Journal of Virological Methods vol:153 issue:2 pages:176-181
European HIV Drug Resistance Workshop: From Basic Science to Clinical Implications edition:6 location:Budapest date:26-28 March 2008
Recently, the Food and Drug Administration (FDA) of the USA approved the first integrase inhibitor for inclusion in treatment regimens of HIV-1 patients failing their current regimens with multi-drug resistant strains.

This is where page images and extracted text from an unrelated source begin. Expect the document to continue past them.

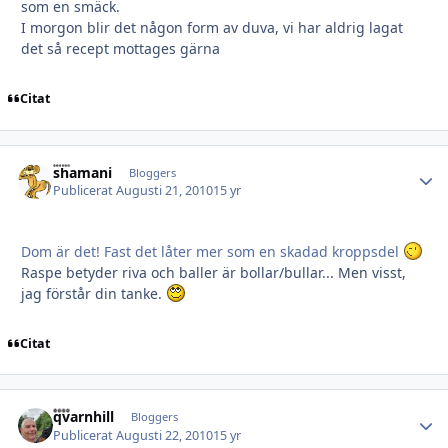
som en smäck.
I morgon blir det någon form av duva, vi har aldrig lagat
det så recept mottages gärna
Citat
shamani
Autho
Bloggers
Publicerat
Augusti 21, 2010
15 yr
Dom är det! Fast det låter mer som en skadad kroppsdel
Raspe betyder riva och baller är bollar/bullar... Men visst,
jag förstår din tanke.
Citat
qvarnhill
Autho
Bloggers
Publicerat
Augusti 22, 2010
15 yr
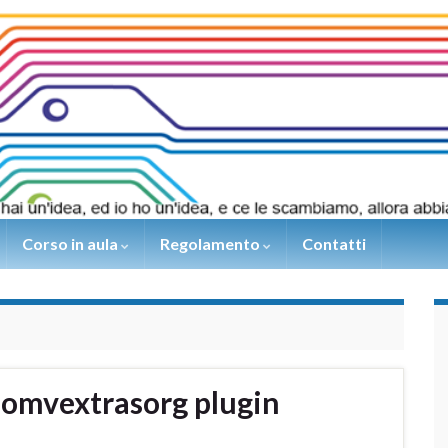
Corso in aula
Regolamento
Contatti
omvextrasorg plugin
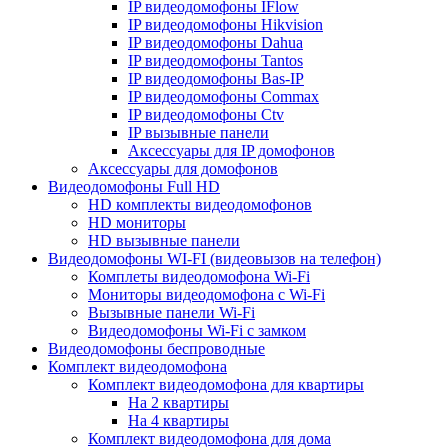
IP видеодомофоны IFlow
IP видеодомофоны Hikvision
IP видеодомофоны Dahua
IP видеодомофоны Tantos
IP видеодомофоны Bas-IP
IP видеодомофоны Commax
IP видеодомофоны Ctv
IP вызывные панели
Аксессуары для IP домофонов
Аксессуары для домофонов
Видеодомофоны Full HD
HD комплекты видеодомофонов
HD мониторы
HD вызывные панели
Видеодомофоны WI-FI (видеовызов на телефон)
Комплеты видеодомофона Wi-Fi
Мониторы видеодомофона с Wi-Fi
Вызывные панели Wi-Fi
Видеодомофоны Wi-Fi с замком
Видеодомофоны беспроводные
Комплект видеодомофона
Комплект видеодомофона для квартиры
На 2 квартиры
На 4 квартиры
Комплект видеодомофона для дома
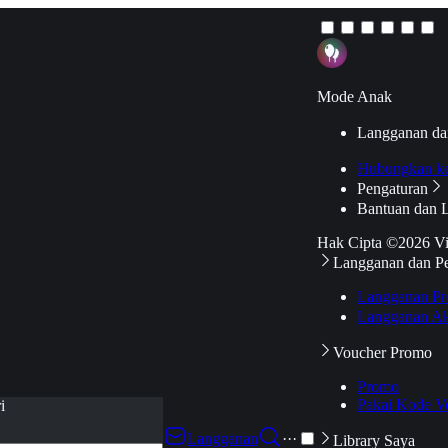
Mode Anak
Langganan da
Hubungkan k
Pengaturan
Bantuan dan 
Hak Cipta ©2026 V
Langganan dan P
Langganan Pr
Langganan Ak
Voucher Promo
Promo
Pakai Kode V
i
Langganan
···
Library Saya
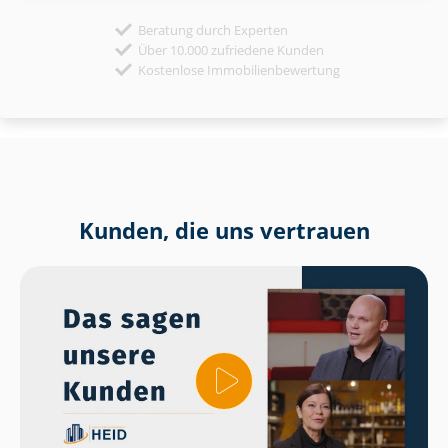
Beratung durch Experten
Über 10.000 zufriedene Kunden
Kostenlose Immobilienbewertung
Kunden, die uns vertrauen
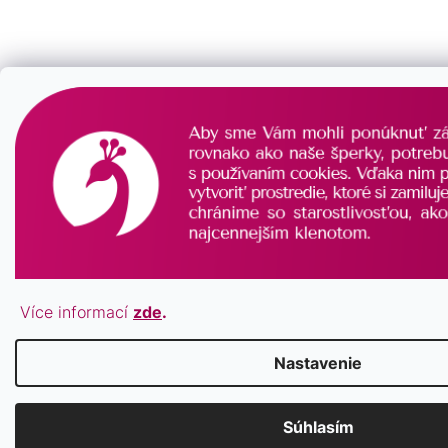
Více informací
zde
.
Nastavenie
Súhlasím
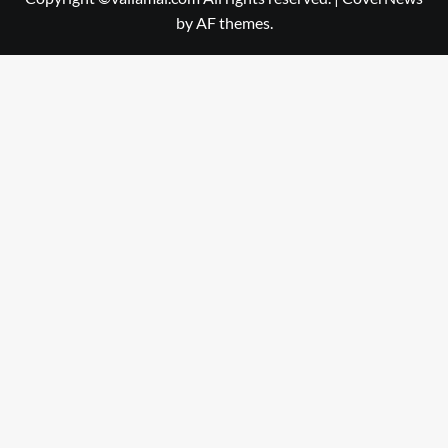
by AF themes.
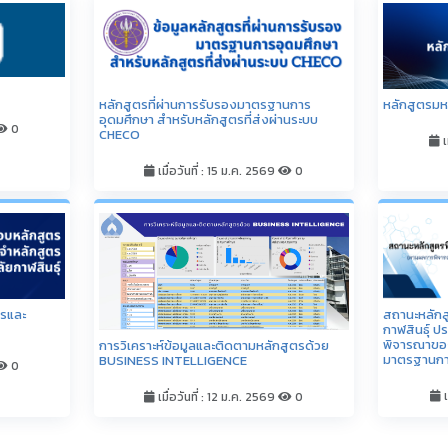
เ
เมื่อวันที่ : 12 ม.ค. 2569
0
ดูทั้งหมด
ข่าวประชาสัมพันธ์และภาพกิจกรรม
ึกษาฝึกงาน
ประชาสัมพันธ์โครงการจัดอบรมหลักสูตรระบบ
บริหารคุณภาพการศึกษาที่ประชุมอธิการบดีแห่ง
2
ประเทศไทย ประจำปี 2569 (ประจำเดือน
สิงหาคม)
ประชาสัมพัน
(INTERNSHIP
(มหาชน)
เมื่อวันที่ : 29 มิ.ย. 2569
0
เ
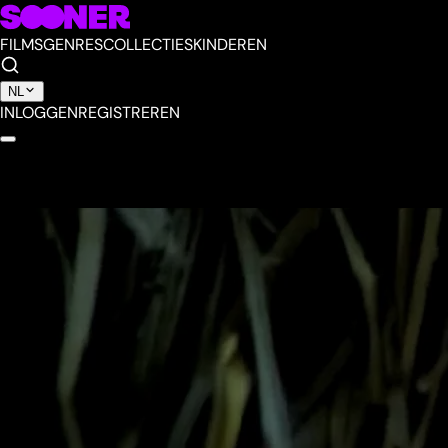
FILMS
GENRES
COLLECTIES
KINDEREN
NL
INLOGGEN
REGISTREREN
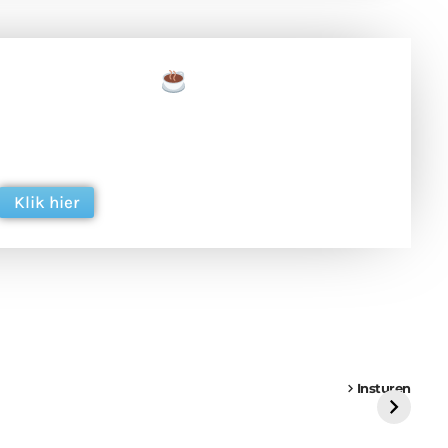
een tas koffie
 en ondersteun hun inzet voor dagelijks gratis
ing. Dank je wel alvast!
Klik hier
een
Weer een
Luchtballon boven
Ni
vrachtwagen vast
Weert
ge
Insturen
St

However, treatment failure has been observed during integrase inhibitor-containing therapy. Several mutational pathways have been described with signature mutations at integrase positions 66, 92, 148 and 155. Therefore, a genotypic assay for the amplification and sequencing of HIV-1 integrase was developed. The assay displayed a detection limit of 10 HIV-1 III(B) RNA copies/ml plasma. As the HIV-1 pandemic is characterised by a large genetic diversity, the new assay was evaluated on a panel of 74 genetically divergent samples belonging to the following genetic forms A, B, C, D, F, G, J, CRF01-AE, CRF02-AG, CRFF03-AB, CRF12-BF and CRF13-cpx. Their viral load ranged from 178 until >500,000 RNA copies/ml. The amplification and sequencing was successful for 70 samples (a success rate of 95%). The four failures were most probably due to low viral load or poor quality of RNA and not to subtype issues. Some of the sequences obtained from integrase inhibitor-naïve patients displayed polymorphisms at integrase positions associated with resistance: 74IV, 138D, 151I, 157Q and 163AE. The relevance of these polymorphisms in the absence of the signature mutations remains unclear.